The Pampanga prelate was reacting to recent attempts by the Department of Education (DepEd) to quietly "smuggle" into various high school subjects the teaching of sex education under the cloak of Adolescent Reproductive Health and Reproductive Rights.
"What is information for one may be a corruption of the others," Aniceto said. While the information may be helpful to some, it may be an outright ‘child abuse’ against others in a class," the bishop said.
"Although the students may be of similar age, their exposures to sex and related matters are never the same," he said.
He also said that no parent would like to see his or her children scandalized by the language and terms employed in the module.
The Catholic Church, he said, believes that sex education "is the sole right and responsibility of parents and no excuse or alibi can justify the public teaching of sex by strangers."
Parents, he said, should also stress to their kids that sex should only be done within the context of marriage and "not as an extra-curricular activity."
"Sexuality must be taught in the context of the marital union, not as a mere subject in a classroom which is devoid of values, and as part of the children’s maturation in the family," he said.

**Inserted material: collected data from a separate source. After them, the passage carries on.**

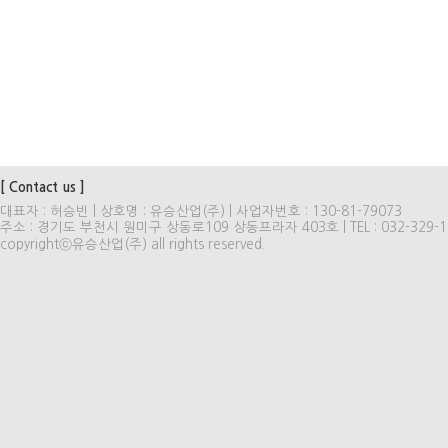
[ Contact us ]
대표자 : 허승빈 | 상호명 : 유승산업(주) | 사업자번호 : 130-81-79073
주소 : 경기도 부천시 원미구 상동로109 상동프라자 403호 | TEL : 032-329-1501~3
copyrightⓒ유승산업(주) all rights reserved.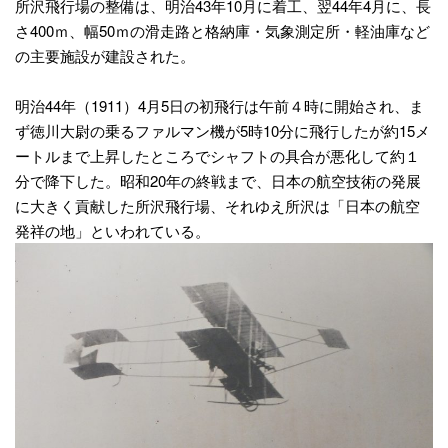
所沢飛行場の整備は、明治43年10月に着工、翌44年4月に、長
さ400ｍ、幅50ｍの滑走路と格納庫・気象測定所・軽油庫など
の主要施設が建設された。
明治44年（1911）4月5日の初飛行は午前４時に開始され、ま
ず徳川大尉の乗るファルマン機が5時10分に飛行したが約15メ
ートルまで上昇したところでシャフトの具合が悪化して約１
分で降下した。昭和20年の終戦まで、日本の航空技術の発展
に大きく貢献した所沢飛行場、それゆえ所沢は「日本の航空
発祥の地」といわれている。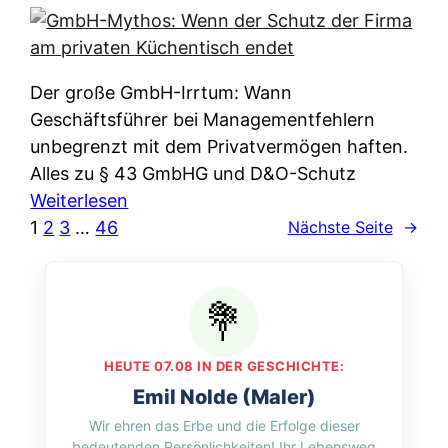
e
e
n
i
r
w
c
k
e
h
l
Der große GmbH-Irrtum: Wann
l
e
ä
Geschäftsführer bei Managementfehlern
c
r
r
unbegrenzt mit dem Privatvermögen haften.
h
t
u
Alles zu § 43 GmbHG und D&O-Schutz
e
I
n
:
Weiterlesen
n
h
g
G
1
2
3
…
46
Nächste Seite
→
L
r
p
m
ä
e
e
b
n
D
r
H
d
a
A
-
e
t
p
M
r
HEUTE 07.08 IN DER GESCHICHTE:
e
p
y
n
Emil Nolde (Maler)
n
&
t
f
Wir ehren das Erbe und die Erfolge dieser
w
O
h
u
bedeutenden Persönlichkeiten! Ihr Lebensweg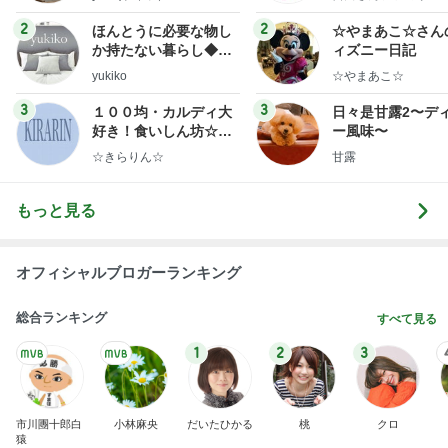
ミリーオフィシャ
ログ
2
2
ほんとうに必要な物し
☆やまあこ☆さん
か持たない暮らし◆Ke
ィズニー日記
ep Life Simple◆〜イ
yukiko
☆やまあこ☆
ンテリアのきろく〜
3
3
１００均・カルディ大
日々是甘露2〜デ
好き！食いしん坊☆き
ー風味〜
らりん☆のブログ
☆きらりん☆
甘露
もっと見る
オフィシャルブロガーランキング
総合ランキング
すべて見る
1
2
3
市川團十郎白
小林麻央
だいたひかる
桃
クロ
猿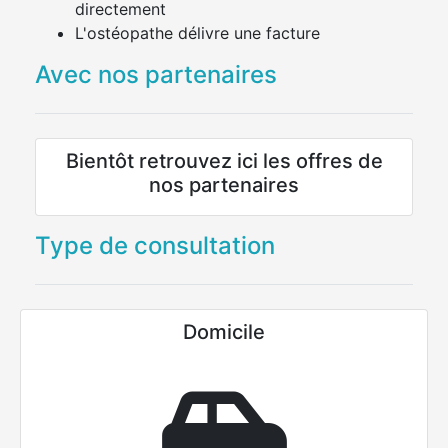
directement
L'ostéopathe délivre une facture
Avec nos partenaires
Bientôt retrouvez ici les offres de
nos partenaires
Type de consultation
Domicile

Aniceto said parents should not feel uncomfortable in teaching their children about sex, saying parents should consider the task "as part and parcel of their (children’s) internalization of family values."
Human sexuality, he said, is not only about sex and reproduction because even without classroom education or the modules from DepEd, even animals and plants are able to reproduce themselves.

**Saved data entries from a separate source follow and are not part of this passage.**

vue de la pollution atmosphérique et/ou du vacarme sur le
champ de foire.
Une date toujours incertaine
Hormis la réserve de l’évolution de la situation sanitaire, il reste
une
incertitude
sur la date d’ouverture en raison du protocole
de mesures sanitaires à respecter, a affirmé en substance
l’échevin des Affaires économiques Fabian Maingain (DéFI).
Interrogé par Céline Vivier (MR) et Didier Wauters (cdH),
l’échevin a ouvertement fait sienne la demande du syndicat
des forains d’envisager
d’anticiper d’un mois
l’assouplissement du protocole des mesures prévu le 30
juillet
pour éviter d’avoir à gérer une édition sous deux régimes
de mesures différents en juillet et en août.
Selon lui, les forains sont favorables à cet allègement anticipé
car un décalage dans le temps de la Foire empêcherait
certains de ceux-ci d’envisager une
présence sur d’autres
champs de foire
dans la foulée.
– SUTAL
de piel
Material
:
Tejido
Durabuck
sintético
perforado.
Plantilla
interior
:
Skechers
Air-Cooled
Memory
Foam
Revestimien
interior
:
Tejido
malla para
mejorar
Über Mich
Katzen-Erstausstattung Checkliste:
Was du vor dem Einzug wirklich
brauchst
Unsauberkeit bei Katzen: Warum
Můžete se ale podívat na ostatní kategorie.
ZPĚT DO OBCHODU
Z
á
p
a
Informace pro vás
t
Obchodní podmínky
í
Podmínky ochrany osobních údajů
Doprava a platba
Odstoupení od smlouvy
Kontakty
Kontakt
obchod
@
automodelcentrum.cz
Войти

And since there are parents who still do not know how to teach their children about the subject matter, the ECFL, Aniceto said, has urged the government to develop modules that would prepare parents for the task of teaching their children about sex.
"Even the Constitution guarantees parents this right (to teach their children)," Aniceto said. "This right cannot be superseded by any artificially concocted rights like reproductive rights," he said.
"We cannot condone the mindless shortcuts to indoctrinate our children about sex," Aniceto added.